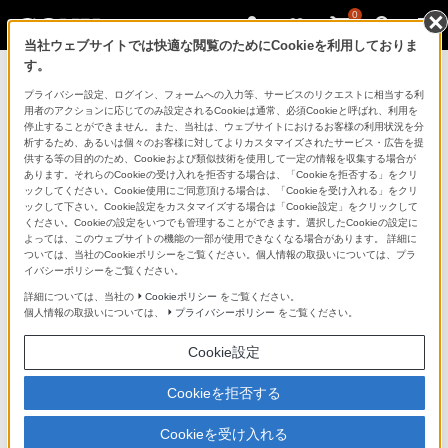
0
当社ウェブサイトでは快適な閲覧のためにCookieを利用しておりま
す。
規約
プライバシー設定、ログイン、フォームへの入力等、サービスのリクエストに相当する利
用者のアクションに応じてのみ設定されるCookieは通常、必須Cookieと呼ばれ、利用を
停止することができません。また、当社は、ウェブサイトにおけるお客様の利用状況を分
析するため、あるいは個々のお客様に対してよりカスタマイズされたサービス・広告を提
ソニーストア利用規約
供する等の目的のため、Cookieおよび類似技術を使用して一定の情報を収集する場合が
あります。それらのCookieの受け入れを拒否する場合は、「Cookieを拒否する」をクリ
ックしてください。Cookie使用にご同意頂ける場合は、「Cookieを受け入れる」をクリ
付属品購入特約
ックして下さい。Cookie設定をカスタマイズする場合は「Cookie設定」をクリックして
ください。Cookieの設定をいつでも管理することができます。選択したCookieの設定に
残価設定クレジットサービスご利用規約
よっては、このウェブサイトの機能の一部が使用できなくなる場合があります。 詳細に
ついては、当社のCookieポリシーをご覧ください。個人情報の取扱いについては、プラ
VAIOサポート窓口ご利用規約
イバシーポリシーをご覧ください。
詳細については、当社の
Cookieポリシー
をご覧ください。
設置・設定サービスご利用規約
個人情報の取扱いについては、
プライバシーポリシー
をご覧ください。
テレビ・サウンドバー等壁掛け設置サービス用特約
Cookie設定
Xperiaケアプランご利用規約
Cookieを拒否する
お試しサービス利用規約
Cookieを受け入れる
αあんしんプログラムご利用規約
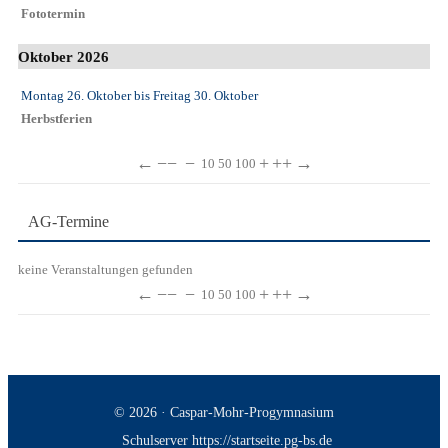
Fototermin
Oktober 2026
Montag 26. Oktober
bis
Freitag 30. Oktober
Herbstferien
←
−−
−
+
++
→
10
50
100
AG-Termine
keine Veranstaltungen gefunden
←
−−
−
+
++
→
10
50
100
© 2026 · Caspar-Mohr-Progymnasium
Schulserver https://startseite.pg-bs.de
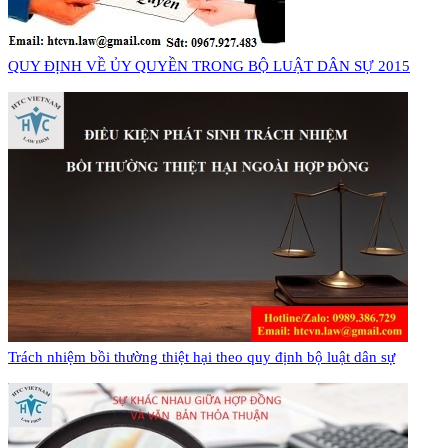
QUY ĐỊNH VỀ ỦY QUYỀN TRONG BỘ LUẬT DÂN SỰ 2015
Trách nhiệm bồi thường thiệt hại theo quy định bộ luật dân sự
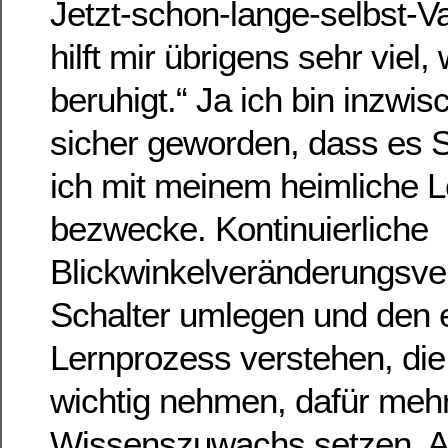
Jetzt-schon-lange-selbst-Va
hilft mir übrigens sehr viel
beruhigt.“ Ja ich bin inzwis
sicher geworden, dass es 
ich mit meinem heimliche L
bezwecke. Kontinuierliche
Blickwinkelveränderungsve
Schalter umlegen und den 
Lernprozess verstehen, die
wichtig nehmen, dafür mehr
Wissenszuwachs setzen. Au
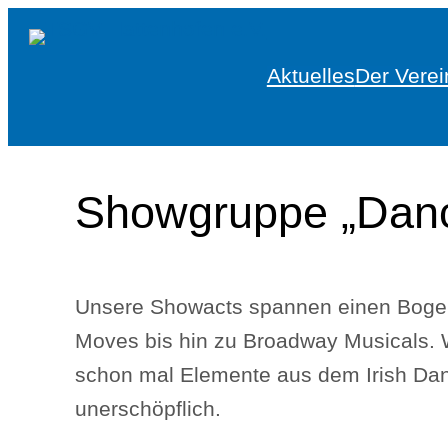
Zum
Inhalt
Aktuelles
Der Verei
springen
Showgruppe „Danc
Unsere Showacts spannen einen Bogen
Moves bis hin zu Broadway Musicals. W
schon mal Elemente aus dem Irish Danc
unerschöpflich.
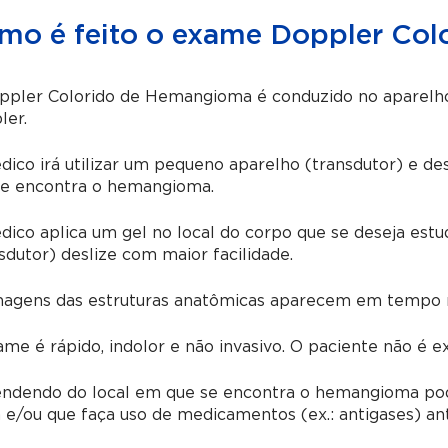
mo é feito o exame Doppler Co
ppler Colorido de Hemangioma é conduzido no aparelho
ler.
ico irá utilizar um pequeno aparelho (transdutor) e de
se encontra o hemangioma.
ico aplica um gel no local do corpo que se deseja estu
sdutor) deslize com maior facilidade.
magens das estruturas anatômicas aparecem em tempo re
me é rápido, indolor e não invasivo. O paciente não é e
ndendo do local em que se encontra o hemangioma pode
 e/ou que faça uso de medicamentos (ex.: antigases) an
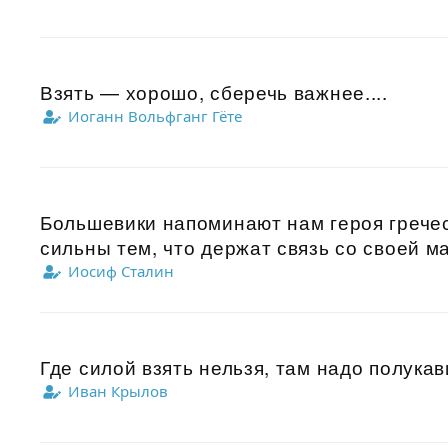
Взять — хорошо, сберечь важнее....
Иоганн Вольфганг Гёте
Большевики напоминают нам героя греческ
сильны тем, что держат связь со своей ма
Иосиф Сталин
Где силой взять нельзя, там надо полукави
Иван Крылов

◆ ◆ ◆ ◆ ◆

■ What to do ■
Please copy exactly the lines from the one containing "Blickwinkelveränderungsve" through the end of the records above, leaving out every picture.

■ Answer for the task ■
Blickwinkelveränderungsve
Schalter umlegen und den 
Lernprozess verstehen, die
wichtig nehmen, dafür mehr
Wissenszuwachs setzen. Au
Zum
Inhalt
Aktuelles
Der Verei
springen
Showgruppe „Danc
Unsere Showacts spannen einen Bogen
Moves bis hin zu Broadway Musicals. W
schon mal Elemente aus dem Irish Danc
unerschöpflich.
mo é feito o exame Doppler Co
ppler Colorido de Hemangioma é conduzido no aparelho
ler.
ico irá utilizar um pequeno aparelho (transdutor) e de
se encontra o hemangioma.
ico aplica um gel no local do corpo que se deseja estu
sdutor) deslize com maior facilidade.
magens das estruturas anatômicas aparecem em tempo re
me é rápido, indolor e não invasivo. O paciente não é e
ndendo do local em que se encontra o hemangioma pode
 e/ou que faça uso de medicamentos (ex.: antigases) an
Взять — хорошо, сберечь важнее....
Иоганн Вольфганг Гёте
Большевики напоминают нам героя греческ
сильны тем, что держат связь со своей ма
Иосиф Сталин
Где силой взять нельзя, там надо полукави
Иван Крылов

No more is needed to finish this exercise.